Birke Bull-Bischoff (DIE LINKE):

Frau Schindler, viele Ihrer Einschätzungen, was notwendige Aufarbeitungsinitiativen und Debatten betrifft, teilen wir, teile ich ausdrücklich. Unsere Kritik bezog sich auf die Regelüberprüfung hier im Haus. Ich selbst habe gesellschaftliche Debatten eingefordert.

Herr Striegel hat den Verein Zeitgeschichte Halle e. V. angesprochen. Wie passt es zusammen, dass in dem gleichen Zeitraum, in dem wir hier diskutieren, an den Verein Zeitgeschichte die E Mail geschickt wird, dass die Mittel der institutionellen Förderung von 57 000 € nunmehr gekürzt bzw. gesperrt werden auf 51 300 €?


Silke Schindler (SPD):

Die E Mail habe ich natürlich auch erhalten. Der Appell ist, so glaube ich, an alle Abgeordneten, zumindest an diejenigen, die heute mit dem Thema befasst sind, gegangen. Das hängt mit der zusätzlichen Sperre im Haushalt zusammen. Das sind diese 10 %, die jetzt noch einmal eingekürzt worden sind.

(Minister Holger Stahlknecht: Das gilt für alle!)

Dazu haben auch wir in der Koalition sehr kritisch diskutiert, weil es vor allem die institutionelle Förderung betrifft. Es ist dieser Verein, es sind aber auch viele andere Vereine, auch im sozialen Bereich tätige Vereine, die von dieser Kürzung bzw. von dieser Noch-nicht-Mittelfreigabe betroffen sind.

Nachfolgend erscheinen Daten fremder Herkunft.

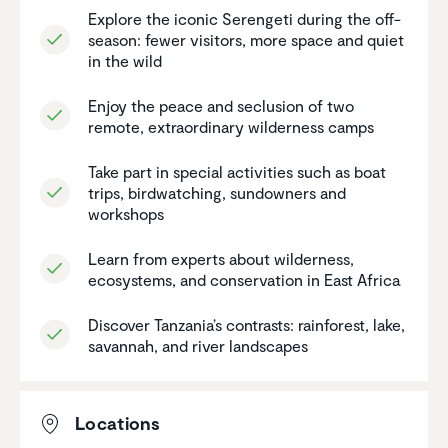
Explore the iconic Serengeti during the off-
season: fewer visitors, more space and quiet
in the wild
Enjoy the peace and seclusion of two
remote, extra­or­di­nary wilder­ness camps
Take part in special activ­i­ties such as boat
trips, birdwatching, sundowners and
workshops
Learn from experts about wilder­ness,
ecosys­tems, and conser­va­tion in East Africa
Discover Tanzania’s contrasts: rainforest, lake,
savannah, and river landscapes
Locations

(Siegfried Borgwardt, CDU: So ist es richtig!)

Es ist ja keine grundsätzliche Kürzung, sondern die Mittel sind noch nicht in vollem Maße freigegeben. Dies ist kritisch zu bewerten, weil in den meisten Fällen auch Personalkosten damit zusammenhängen. Das hat auch Auswirkungen auf den Wirtschaftsplan eines solchen Vereins, der für das ganze Jahr aufgestellt werden muss.

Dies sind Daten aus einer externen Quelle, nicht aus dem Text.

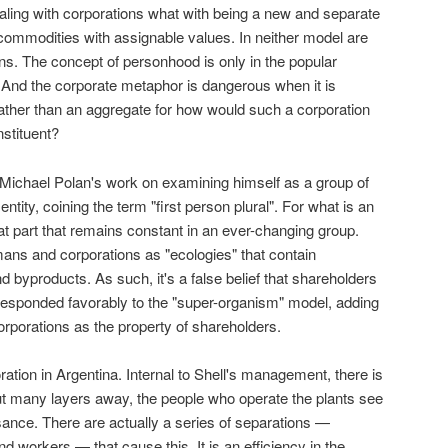
ling with corporations what with being a new and separate
 commodities with assignable values. In neither model are
s. The concept of personhood is only in the popular
e. And the corporate metaphor is dangerous when it is
ather than an aggregate for how would such a corporation
nstituent?
Michael Polan's work on examining himself as a group of
ntity, coining the term "first person plural". For what is an
that part that remains constant in an ever-changing group.
ans and corporations as "ecologies" that contain
 byproducts. As such, it's a false belief that shareholders
 responded favorably to the "super-organism" model, adding
corporations as the property of shareholders.
ation in Argentina. Internal to Shell's management, there is
but many layers away, the people who operate the plants see
sance. There are actually a series of separations —
 workers — that cause this. It is an efficiency in the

Dazu sind wir in der Diskussion. Ich hoffe, dass diese - so sage ich einmal - vorläufige Sperre so schnell wie möglich aufgehoben werden kann. Sobald die Haushaltsdaten fester sind und sich auch entsprechende Möglichkeiten zeigen, wird der Finanzminister diese sofort aufheben und dann die Mittel freigegeben. Das ist unsere Hoffnung.


Präsidentin Gabriele Brakebusch:

Frau Schindler, Herr Florian Philipp hat auch noch eine Frage.

Kurz zur Erläuterung: Der Unterschied war vorhin schon wichtig. Ich hatte vorhin die Nachfragen begrenzt, weil es mehrere Nachfragen aus unserer Fraktion waren. Nun hatten Sie mehrere Nachfragen aus Ihrer Fraktion. Das war trotzdem eine Ausnahme. Deshalb ist jetzt Herr Philipp noch einmal dran. Bitte.


Florian Philipp (CDU):

Frau Kollegin Schindler, würden Sie mir nicht auch darin zustimmen, dass das, was wir heute hier von der Fraktion DIE LINKE sehen, schon bedenklich ist, wie man versucht, sich aus der historischen Verantwortung der Aufklärung herauszuwinden, bis heute?

(Zustimmung bei der CDU - Zurufe von der LINKEN)

Würden Sie mir nicht auch darin zustimmen, dass der Wille als Voraussetzung fehlt, diese historische Verantwortung wahrzunehmen, solange man bis heute nicht in der Lage ist, direkt zu sagen und auch einzugestehen, dass die DDR ein Unrechtsstaat war?


Präsidentin Gabriele Brakebusch:

Frau Schindler, bitte.


Silke Schindler (SPD):

Ich sehe es etwas differenzierter. Ich sehe die Bemühungen einzelner Mitglieder in der Linkspartei, diese Aufarbeitung des DDR-Unrechts wirklich zu führen, aber eben leider nicht bis zur letzten Konsequenz. Bis zur letzten Konsequenz heißt nämlich auch, sich einer Prüfung bei der Stasi-Unterlagen-Behörde offen zu stellen. Das bedauere ich.